Expecting things to be bad is the best way to be pleasantly surprised when they’re not. Which, ironically, is something to be optimistic about.

‍

18. When You'll Believe Anything


But stories are, by far, the most powerful force in the economy.

At the personal level, there are two things to keep in mind about a story-driven world when managing your money.


a. The more you want something to be true, the more likely you are to believe a story that overestimates the odds of it being true.

b. Everyone has an incomplete view of the world. But we form a complete narrative to fill in the gaps.

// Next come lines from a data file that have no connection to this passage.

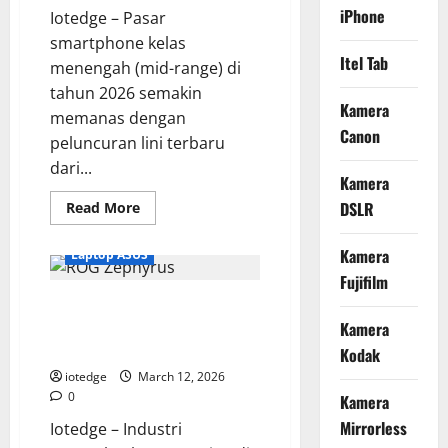
iPhone
Iotedge – Pasar
smartphone kelas
Itel Tab
menengah (mid-range) di
tahun 2026 semakin
Kamera
memanas dengan
Canon
peluncuran lini terbaru
dari...
Kamera
Read
DSLR
Read More
more
about
OPPO
Kamera
Laptop ASUS
Reno
15F
Fujifilm
5G,
Review Asus ROG Zephyrus
Apakah
Chipset
2026, Definisi Baru Laptop
Kamera
dan
Daya
Gaming Powerhouse
Kodak
Tahannya
Cukup
iotedge
March 12, 2026
Tangguh
0
Kamera
untuk
Gaming
Mirrorless
Iotedge – Industri
Berat?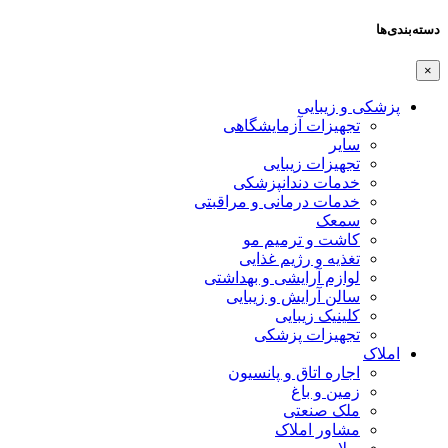
دسته‌بندی‌ها
×
پزشکی و زیبایی
تجهیزات آزمایشگاهی
سایر
تجهیزات زیبایی
خدمات دندانپزشکی
خدمات درمانی و مراقبتی
سمعک
کاشت و ترمیم مو
تغذیه و رژیم غذایی
لوازم آرایشی و بهداشتی
سالن آرایش و زیبایی
کلینیک زیبایی
تجهیزات پزشکی
املاک
اجاره اتاق و پانسیون
زمین و باغ
ملک صنعتی
مشاور املاک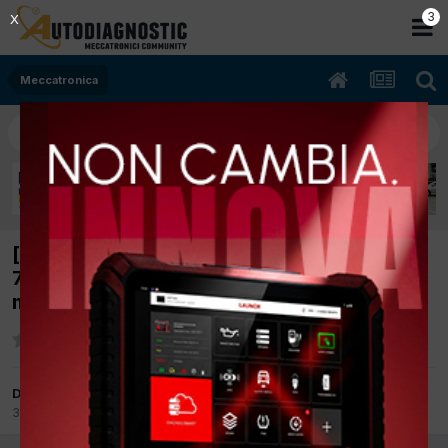
3
X
Meccatronica
[[DAIHATSU Terios 11/2008 1500cc 3sz-VE
77Kw Bifuel B/Gpl] Cerco ricambi(supporti
motore)
Da OFFICINA SAMORI DI SARTINI
30 Luglio 2025
in
Meccatronica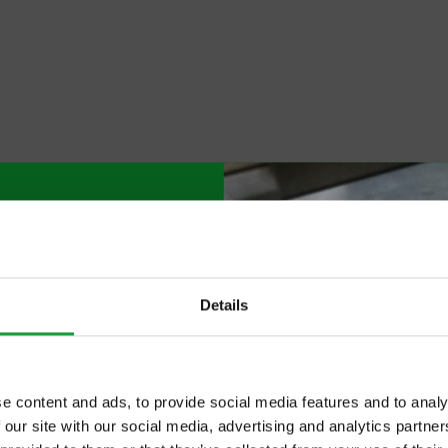
«
1
2
3
4
5
»
visualizza tutti
Details
e content and ads, to provide social media features and to analy
 our site with our social media, advertising and analytics partn
ltime novita nel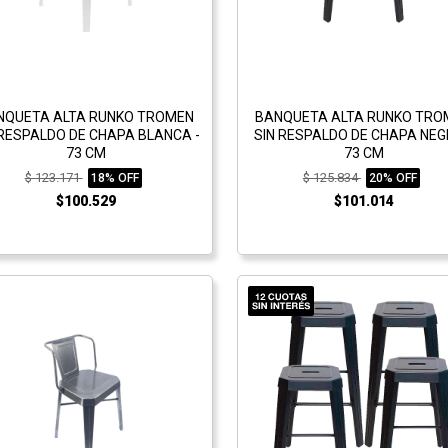
NQUETA ALTA RUNKO TROMEN
BANQUETA ALTA RUNKO TRO
 RESPALDO DE CHAPA BLANCA -
SIN RESPALDO DE CHAPA NEG
73 CM
73 CM
$ 123.171
$ 125.834
18% OFF
20% OFF
$100.529
$101.014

Part of the reason forecasting the stock market and the economy is so hard is because you are the only person in the world who thinks the world operates the way you do. When you make decisions for reasons that I can’t even comprehend, I might follow you blindly into a decision that’s right f or you and disastrous to me. This is how bubbles form.

I have not met an investor who genuinely thinks market forecasts as a whole are accurate or useful. But there’s still tremendous demand for forecasts, in both the media and from financial advisors. 

Psychologist Philip Tetlock once wrote: “We need to believe we live in a predictable, controllable world, so we can turn to authoritative-sounding people who promise to satisfy that need.”

The illusion of control is more persuasive than the really of uncertainty.

[...] But astrophysics is a field of precision. It isn’t impacted by the vagaries of human behavior and emotions, like finance is.